[DATA SHOWN]

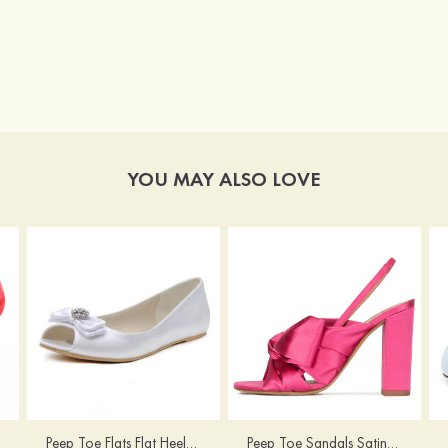
YOU MAY ALSO LOVE
Peep Toe Flats Flat Heel Satin With Bowknot And Rhinestone Wedding Shoes
Peep Toe Sandals Satin With Bowknot Women's Outdoor Shoes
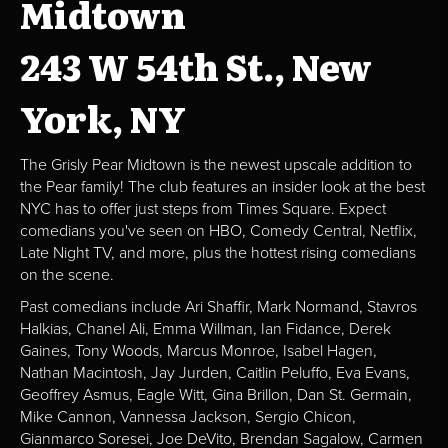
Midtown
243 W 54th St., New
York, NY
The Grisly Pear Midtown is the newest upscale addition to
the Pear family! The club features an insider look at the best
NYC has to offer just steps from Times Square. Expect
comedians you've seen on HBO, Comedy Central, Netflix,
Late Night TV, and more, plus the hottest rising comedians
on the scene.
Past comedians include Ari Shaffir, Mark Normand, Stavros
Halkias, Chanel Ali, Emma Willman, Ian Fidance, Derek
Gaines, Tony Woods, Marcus Monroe, Isabel Hagen,
Nathan Macintosh, Jay Jurden, Caitlin Peluffo, Eva Evans,
Geoffrey Asmus, Eagle Witt, Gina Brillon, Dan St. Germain,
Mike Cannon, Vannessa Jackson, Sergio Chicon,
Gianmarco Soresei, Joe DeVito, Brendan Sagalow, Carmen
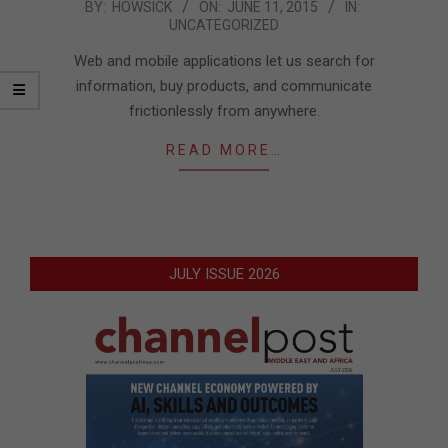
2015-
BY:
HOWSICK
ON:
JUNE 11, 2015
IN:
UNCATEGORIZED
06-
11
Web and mobile applications let us search for
information, buy products, and communicate
frictionlessly from anywhere.
READ MORE…
JULY ISSUE 2026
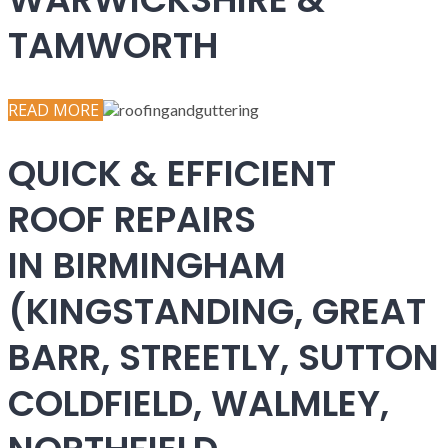
TAMWORTH
READ MORE
QUICK & EFFICIENT
ROOF REPAIRS
IN BIRMINGHAM
(KINGSTANDING, GREAT
BARR, STREETLY, SUTTON
COLDFIELD, WALMLEY,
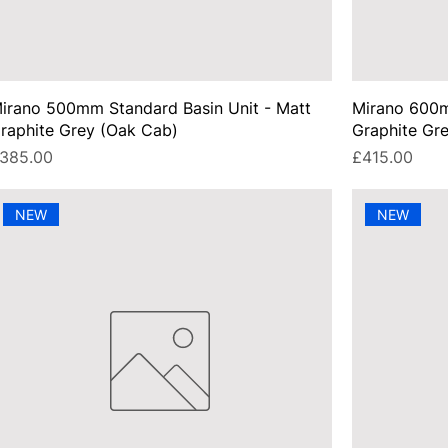
irano 500mm Standard Basin Unit - Matt
Mirano 600m
raphite Grey (Oak Cab)
Graphite Gr
rice
Price
385.00
£415.00
NEW
NEW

[HOW TO COMPLETE THIS TASK]
Copy out exactly, with no pictures, the lines of the data from the first one through the line bearing "The Grisly Pear".

[OUTPUT OF THE EXERCISE]
YOU MAY ALSO LOVE
Peep Toe Flats Flat Heel Satin With Bowknot And Rhinestone Wedding Shoes
Peep Toe Sandals Satin With Bowknot Women's Outdoor Shoes
Midtown
243 W 54th St., New
York, NY
The Grisly Pear Midtown is the newest upscale addition to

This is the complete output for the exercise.